» What you need to do
In your copy, leave out all pictures and reproduce every entry exactly.

+ + +

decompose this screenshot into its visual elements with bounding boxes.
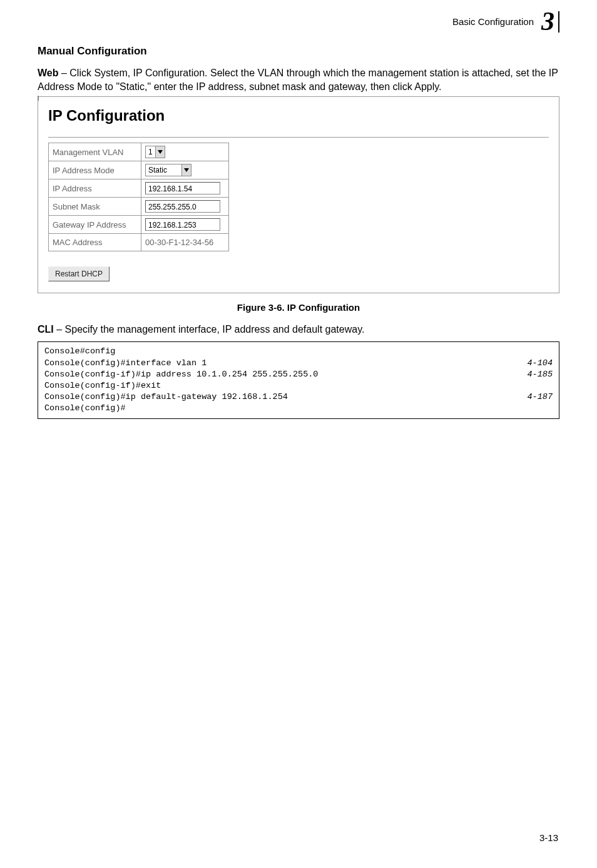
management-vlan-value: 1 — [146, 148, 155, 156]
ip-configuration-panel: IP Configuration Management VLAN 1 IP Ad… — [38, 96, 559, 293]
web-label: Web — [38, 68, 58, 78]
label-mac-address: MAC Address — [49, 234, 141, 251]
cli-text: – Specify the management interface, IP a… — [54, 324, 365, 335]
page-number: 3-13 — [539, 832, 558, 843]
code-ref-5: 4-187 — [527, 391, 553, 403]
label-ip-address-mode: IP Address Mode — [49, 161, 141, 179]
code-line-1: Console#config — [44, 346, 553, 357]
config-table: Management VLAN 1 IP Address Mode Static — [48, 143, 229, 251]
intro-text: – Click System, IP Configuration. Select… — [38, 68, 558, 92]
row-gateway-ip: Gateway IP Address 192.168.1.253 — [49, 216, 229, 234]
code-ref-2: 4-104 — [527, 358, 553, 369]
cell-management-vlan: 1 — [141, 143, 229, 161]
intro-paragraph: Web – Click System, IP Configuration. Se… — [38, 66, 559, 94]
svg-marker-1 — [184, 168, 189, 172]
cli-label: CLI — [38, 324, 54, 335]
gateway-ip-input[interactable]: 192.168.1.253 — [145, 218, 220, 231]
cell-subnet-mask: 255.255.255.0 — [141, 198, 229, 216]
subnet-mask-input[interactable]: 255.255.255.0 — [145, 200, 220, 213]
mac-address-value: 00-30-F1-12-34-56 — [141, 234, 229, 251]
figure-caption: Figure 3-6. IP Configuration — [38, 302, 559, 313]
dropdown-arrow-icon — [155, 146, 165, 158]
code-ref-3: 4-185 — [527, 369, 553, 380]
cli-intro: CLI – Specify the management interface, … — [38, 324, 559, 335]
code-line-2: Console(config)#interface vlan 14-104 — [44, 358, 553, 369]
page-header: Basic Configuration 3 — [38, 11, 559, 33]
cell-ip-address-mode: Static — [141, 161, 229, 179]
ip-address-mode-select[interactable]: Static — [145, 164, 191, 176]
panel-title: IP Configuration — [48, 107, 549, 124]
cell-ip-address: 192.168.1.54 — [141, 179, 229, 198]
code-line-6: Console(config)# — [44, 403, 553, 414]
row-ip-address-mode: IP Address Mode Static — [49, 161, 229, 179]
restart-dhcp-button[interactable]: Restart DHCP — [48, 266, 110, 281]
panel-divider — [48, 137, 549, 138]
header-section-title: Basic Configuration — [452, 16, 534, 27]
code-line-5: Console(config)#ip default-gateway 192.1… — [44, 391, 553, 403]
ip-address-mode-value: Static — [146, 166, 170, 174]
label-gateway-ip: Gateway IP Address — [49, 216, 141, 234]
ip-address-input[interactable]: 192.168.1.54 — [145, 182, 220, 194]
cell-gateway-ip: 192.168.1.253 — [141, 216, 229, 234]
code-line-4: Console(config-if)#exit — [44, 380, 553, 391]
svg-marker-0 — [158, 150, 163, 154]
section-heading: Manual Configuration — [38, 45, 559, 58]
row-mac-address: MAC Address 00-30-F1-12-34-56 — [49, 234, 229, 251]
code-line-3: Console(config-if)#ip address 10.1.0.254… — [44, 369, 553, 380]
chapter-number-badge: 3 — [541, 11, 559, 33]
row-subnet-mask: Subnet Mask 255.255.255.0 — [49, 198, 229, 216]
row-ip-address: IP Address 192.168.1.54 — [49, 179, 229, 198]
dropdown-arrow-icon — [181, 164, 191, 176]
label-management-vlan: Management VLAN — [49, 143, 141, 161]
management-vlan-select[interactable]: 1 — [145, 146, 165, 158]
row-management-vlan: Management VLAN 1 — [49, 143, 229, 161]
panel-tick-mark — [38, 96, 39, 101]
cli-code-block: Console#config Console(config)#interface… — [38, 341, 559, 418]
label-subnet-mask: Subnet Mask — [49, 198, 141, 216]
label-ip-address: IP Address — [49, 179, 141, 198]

+ + +

» Task answer
decompose this screenshot into its visual elements with bounding boxes.
management-vlan-value: 1 — [146, 148, 155, 156]
ip-configuration-panel: IP Configuration Management VLAN 1 IP Ad… — [38, 96, 559, 293]
web-label: Web — [38, 68, 58, 78]
label-mac-address: MAC Address — [49, 234, 141, 251]
cli-text: – Specify the management interface, IP a… — [54, 324, 365, 335]
page-number: 3-13 — [539, 832, 558, 843]
code-ref-5: 4-187 — [527, 391, 553, 403]
label-ip-address-mode: IP Address Mode — [49, 161, 141, 179]
code-line-1: Console#config — [44, 346, 553, 357]
config-table: Management VLAN 1 IP Address Mode Static — [48, 143, 229, 251]
intro-text: – Click System, IP Configuration. Select… — [38, 68, 558, 92]
row-gateway-ip: Gateway IP Address 192.168.1.253 — [49, 216, 229, 234]
code-ref-2: 4-104 — [527, 358, 553, 369]
cell-management-vlan: 1 — [141, 143, 229, 161]
intro-paragraph: Web – Click System, IP Configuration. Se… — [38, 66, 559, 94]
svg-marker-1 — [184, 168, 189, 172]
cli-label: CLI — [38, 324, 54, 335]
gateway-ip-input[interactable]: 192.168.1.253 — [145, 218, 220, 231]
cell-subnet-mask: 255.255.255.0 — [141, 198, 229, 216]
subnet-mask-input[interactable]: 255.255.255.0 — [145, 200, 220, 213]
mac-address-value: 00-30-F1-12-34-56 — [141, 234, 229, 251]
figure-caption: Figure 3-6. IP Configuration — [38, 302, 559, 313]
dropdown-arrow-icon — [155, 146, 165, 158]
code-ref-3: 4-185 — [527, 369, 553, 380]
cli-intro: CLI – Specify the management interface, … — [38, 324, 559, 335]
code-line-2: Console(config)#interface vlan 14-104 — [44, 358, 553, 369]
page-header: Basic Configuration 3 — [38, 11, 559, 33]
cell-ip-address-mode: Static — [141, 161, 229, 179]
ip-address-mode-select[interactable]: Static — [145, 164, 191, 176]
panel-title: IP Configuration — [48, 107, 549, 124]
cell-ip-address: 192.168.1.54 — [141, 179, 229, 198]
code-line-6: Console(config)# — [44, 403, 553, 414]
row-ip-address-mode: IP Address Mode Static — [49, 161, 229, 179]
restart-dhcp-button[interactable]: Restart DHCP — [48, 266, 110, 281]
panel-divider — [48, 137, 549, 138]
header-section-title: Basic Configuration — [452, 16, 534, 27]
code-line-5: Console(config)#ip default-gateway 192.1… — [44, 391, 553, 403]
ip-address-mode-value: Static — [146, 166, 170, 174]
label-gateway-ip: Gateway IP Address — [49, 216, 141, 234]
ip-address-input[interactable]: 192.168.1.54 — [145, 182, 220, 194]
cell-gateway-ip: 192.168.1.253 — [141, 216, 229, 234]
code-line-4: Console(config-if)#exit — [44, 380, 553, 391]
svg-marker-0 — [158, 150, 163, 154]
section-heading: Manual Configuration — [38, 45, 559, 58]
row-mac-address: MAC Address 00-30-F1-12-34-56 — [49, 234, 229, 251]
code-line-3: Console(config-if)#ip address 10.1.0.254… — [44, 369, 553, 380]
chapter-number-badge: 3 — [541, 11, 559, 33]
row-subnet-mask: Subnet Mask 255.255.255.0 — [49, 198, 229, 216]
row-ip-address: IP Address 192.168.1.54 — [49, 179, 229, 198]
dropdown-arrow-icon — [181, 164, 191, 176]
label-management-vlan: Management VLAN — [49, 143, 141, 161]
management-vlan-select[interactable]: 1 — [145, 146, 165, 158]
row-management-vlan: Management VLAN 1 — [49, 143, 229, 161]
panel-tick-mark — [38, 96, 39, 101]
cli-code-block: Console#config Console(config)#interface… — [38, 341, 559, 418]
label-subnet-mask: Subnet Mask — [49, 198, 141, 216]
label-ip-address: IP Address — [49, 179, 141, 198]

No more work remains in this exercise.